-- Work task --
Those lines of the data that hold the word "London" are to be copied out.

※ ※ ※

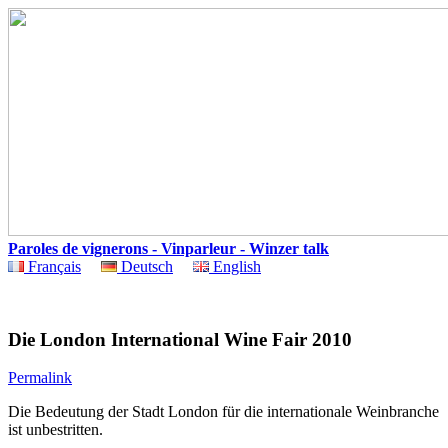
Paroles de vignerons - Vinparleur - Winzer talk
Français
Deutsch
English
Die London International Wine Fair 2010
Permalink
Die Bedeutung der Stadt London für die internationale Weinbranche
ist unbestritten.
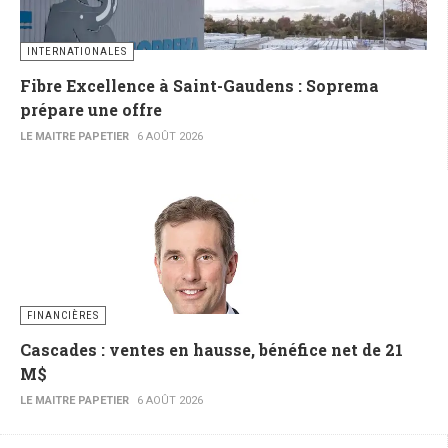
INTERNATIONALES
Fibre Excellence à Saint-Gaudens : Soprema
prépare une offre
LE MAITRE PAPETIER
6 AOÛT 2026
FINANCIÈRES
Cascades : ventes en hausse, bénéfice net de 21
M$
LE MAITRE PAPETIER
6 AOÛT 2026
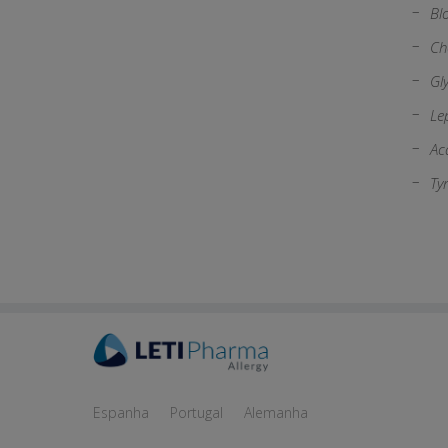
Bl
Ch
Gl
Le
Ac
Ty
Espanha
Portugal
Alemanha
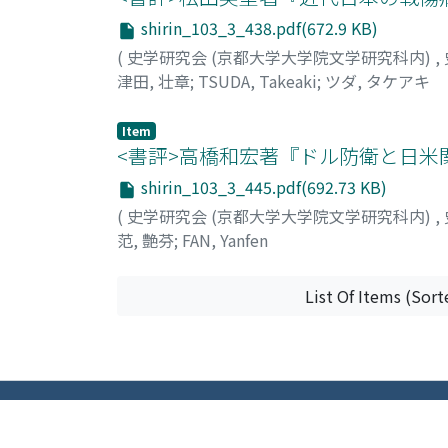
shirin_103_3_438.pdf(672.9 KB)
(
史学研究会 (京都大学大学院文学研究科内)
,
津田, 壮章
;
TSUDA, Takeaki
;
ツダ, タケアキ
Item
<書評>高橋和宏著『ドル防衛と日米関
shirin_103_3_445.pdf(692.73 KB)
(
史学研究会 (京都大学大学院文学研究科内)
,
范, 艶芬
;
FAN, Yanfen
List Of Items (Sort
All items in KURENAI are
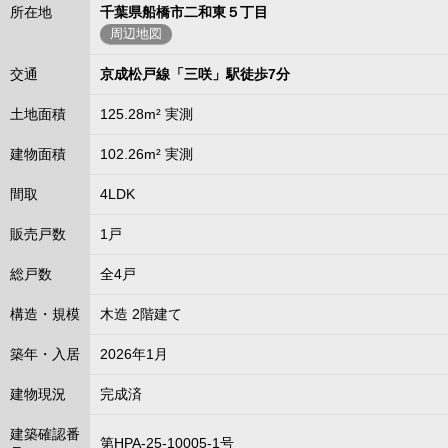
所在地
千葉県船橋市二和東５丁目
周辺地図
交通
京成松戸線「三咲」駅徒歩7分
土地面積
125.28m² 実測
建物面積
102.26m² 実測
間取
4LDK
販売戸数
1戸
総戸数
全4戸
構造・規模
木造 2階建て
築年・入居
2026年1月
建物現況
完成済
建築確認番
第HPA-25-10005-1号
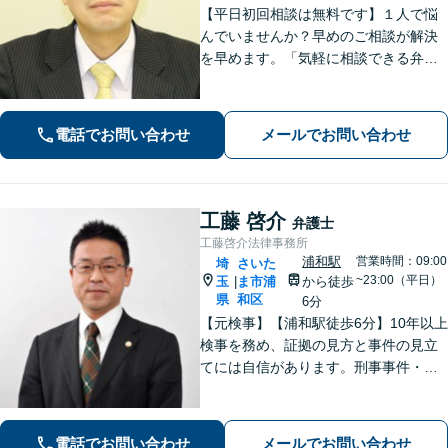
【平日初回相談は無料です】１人で悩
んでいませんか？早めのご相談が解決
を早めます。「気軽に相談できる弁護
士」として企業法務、相続から借金問
題まで広く対応。裁判所隣の立地を活
かした迅速な行動力でサポートしま
電話でお問い合わせ
メールでお問い合わせ
す。まずはお気軽にご相談ください。
工藤 啓介
弁護士
工藤啓介法律事務所
浦和駅
営業時間：09:00
埼
さいた
~23:00（平日）
玉
ま市浦
から徒歩
|
県
和区
6分
【元検事】【浦和駅徒歩6分】10年以上
検事を務め、証拠の見方と事件の見立
てには自信があります。刑事事件・離
婚等の家事事件・企業法務のご相談を
お受けしております。まずはお問い合
わせ下さい。
電話でお問い合わせ
メールでお問い合わせ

※ ※ ※

-- Expected answer --
Die London International Wine Fair 2010
Die Bedeutung der Stadt London für die internationale Weinbranche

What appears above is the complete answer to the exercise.